Brothers seek certificates of innocence after being exonerated in 1994 murder
CHICAGO (CBS) -- Two brothers will learn on Monday if they will be given a certificate of innocence, after being exonerated for a murder they did not commit.
A hearing will get underway at 9:30 a.m. at the Leighton Criminal Courthouse for Sean Tyler and Reginald Henderson, who have said they were tortured into confessing by Chicago police officers overseen by disgraced former Commander Jon Burge.
In 2010, Burge was convicted of lying about the torture of suspects. He served more than 3 years in prison, and later died in 2018.
According to the National Registry of Exonerations, Tyler and Henderson were arrested as teenagers in 1994, and tortured into false confessions for the murder of Rodney Collins.
The brothers said they were targeted because Tyler had exposed similar police misconduct in the 1991 murder of Alfredo Hernandez, according to the National Registry of Exonerations. Tyler had witnessed that murder, and after 13-year-old Marcus Wiggins was arrested for the murder, Wiggins claimed detectives working under Burge tortured him into a false confession.
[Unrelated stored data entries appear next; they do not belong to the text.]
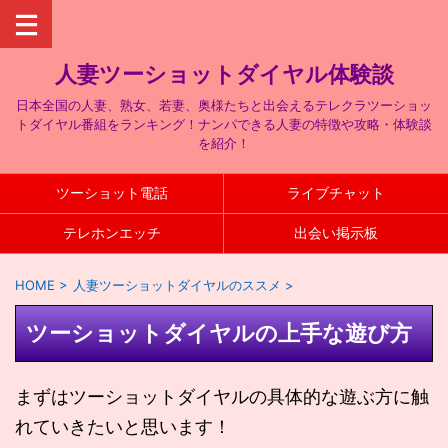
人妻ツーショットダイヤル体験談
日本全国の人妻、熟女、若妻、奥様たちと出会えるテレクラツーショッ
トダイヤル番組をランキング！ナンパできる人妻の特徴や攻略・体験談
を紹介！
ツーショット電話
ライブチャット
テレホンエッチ
出会い掲示板
HOME
>
人妻ツーショットダイヤルのススメ
>
ツーショットダイヤルの上手な遊び方
まずはツーショットダイヤルの具体的な遊ぶ方に触
れていきたいと思います！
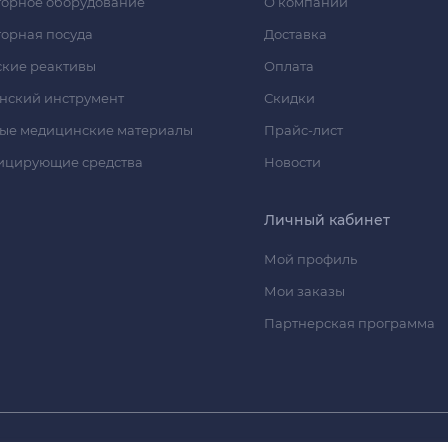
орное оборудование
О компании
орная посуда
Доставка
кие реактивы
Оплата
нский инструмент
Скидки
ые медицинские материалы
Прайс-лист
ицирующие средства
Новости
Личный кабинет
Мой профиль
Мои заказы
Партнерская программа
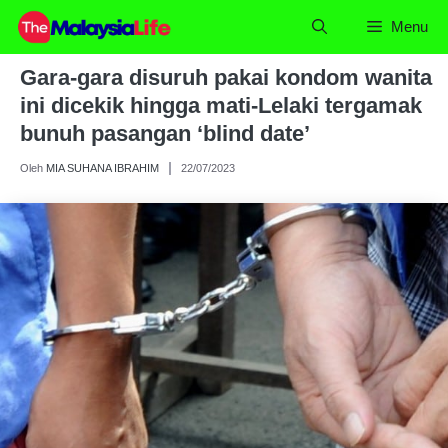
Skip
Menu
to
content
Gara-gara disuruh pakai kondom wanita
ini dicekik hingga mati-Lelaki tergamak
bunuh pasangan ‘blind date’
Oleh
MIA SUHANA IBRAHIM
22/07/2023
After Tyler testified during a motion to suppress Wiggins' confession, he and his co-defendants were either acquitted, or their cases were dismissed.
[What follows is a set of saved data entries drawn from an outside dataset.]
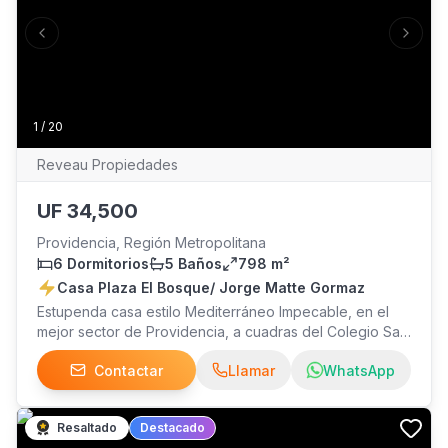
Previous slide
Next s
1
/
20
Reveau Propiedades
UF
34,500
Providencia, Región Metropolitana
6 Dormitorios
5 Baños
798 m²
Casa Plaza El Bosque/ Jorge Matte Gormaz
Estupenda casa estilo Mediterráneo Impecable, en el
mejor sector de Providencia, a cuadras del Colegio San
Ignacio, Colegio Mariano de Schoenstatt, Colegio de la
Contactar
Llamar
WhatsApp
Salle, a cuadras del Country Club, comercio en general,
café, Supermercados, es un lugar muy familiar, cómodo,
de fácil acceso. Al ingresar, un imponente hall de
Resaltado
Destacado
entrada en doble altura nos recibe con una luminosidad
When Collins was shot and killed in 1994, the same detectives from the Hernandez case arrested Henderson and Tyler, based on false witness statements, and beat them into false confessions, leading to their convictions, according to the National Registry of Exonerations.
They were exonerated in 2021, when their convictions were dismissed after both had already served more than 20 years in prison, after an appeals court allowed for hearings on whether detectives conspired to fabricate evidence, and the Illinois Torture Inquiry and Relief Commission found that the medical evidence and detectives' troubled history gave merit to their claims.
Before a formal court hearing on their torture claims, prosecutors dropped the case, according to the National Registry of Exonerations.
Tyler and Henderson want a certificate of innocence to be granted to remove the conviction from their record. That would also allow them to bring a claim of damage against the state of Illinois.